El lugar común de este libro que he mencionado puede ser cualquier otro lugar común porque el discurso prostituyente es el mismo en Buenos Aires, en México, en Alemania, en Tailandia o en España. Los puteros encuentran su propio lugar común para compartir sus experiencias, todos coinciden en que es su derecho y que están ahí porque hay oferta. No se plantean lo contrario y si lo hacen enseguida llega el mito de la libre elección para mantener que las mujeres quieren estar ahí, ser penetradas por la boca, por la vagina y por el ano; ellas eligen que hombres de todo tipo a los que no desean las toquen, ellas venden su cuerpo y cada día tienen un cuerpo distinto para ser penetrado. El putero no piensa en la disociación, en el síndrome de estrés postraumático, en las drogas que tienen que consumir para soportar cada violación en la misma cama en la que duermen. El putero jamás se va a plantear el diseñado sistema que sostiene todo el entramado prostibulario porque ese diseñado sistema configura un discurso donde lo primero que se vende es el discurso de las bondades de la prostitución, que ya se ha encargado de separar una prostitución buena de la mala. En el momento en el que se determina que hay una prostitución forzada, automáticamente se enciende una luz roja que los lleva a la “prostitución voluntaria” de esos antros de carretera donde las mujeres seducen, piden que las inviten a copas y se pasean casi desnudas para que ellos sientan que tienen el poder; esos campos de concentración tal como los llama Amelia Tiganus, activista feminista, experta en análisis del sistema prostitucional y superviviente. El diseñado sistema de la industria proxeneta hace un lavado de cara para que los criminales proxenetas sean empresarios bien vestidos que sólo velan por la seguridad y el bienestar de las mujeres a las que explotan creándoles una deuda de por vida hasta que sus cuerpos dejan de servir.

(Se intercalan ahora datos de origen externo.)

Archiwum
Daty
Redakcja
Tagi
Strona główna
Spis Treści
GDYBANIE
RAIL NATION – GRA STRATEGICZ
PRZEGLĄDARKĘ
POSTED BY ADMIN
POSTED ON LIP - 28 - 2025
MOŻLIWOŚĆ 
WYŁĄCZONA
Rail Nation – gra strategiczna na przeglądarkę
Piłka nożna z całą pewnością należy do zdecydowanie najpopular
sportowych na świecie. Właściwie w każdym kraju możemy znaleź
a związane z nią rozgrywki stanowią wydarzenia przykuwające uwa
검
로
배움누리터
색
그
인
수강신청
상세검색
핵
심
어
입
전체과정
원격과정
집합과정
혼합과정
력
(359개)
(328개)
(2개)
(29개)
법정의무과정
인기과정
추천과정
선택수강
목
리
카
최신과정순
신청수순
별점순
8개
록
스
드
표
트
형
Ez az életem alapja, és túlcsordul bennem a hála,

Piensen en esos lugares comunes y recuerden que el lugar común de la prostitución también está en una mesa de debate donde se habla de “trabajadoras sexuales”, de “clientes”, de “agencia” y de “legalización” ya que este discurso que en ocasiones llaman “pro derechos” se asienta en el lugar común de esos hombres que entre risas cuentan lo que le han hecho a una chica que estaba muy buena y que aún no había cumplido los dieciocho.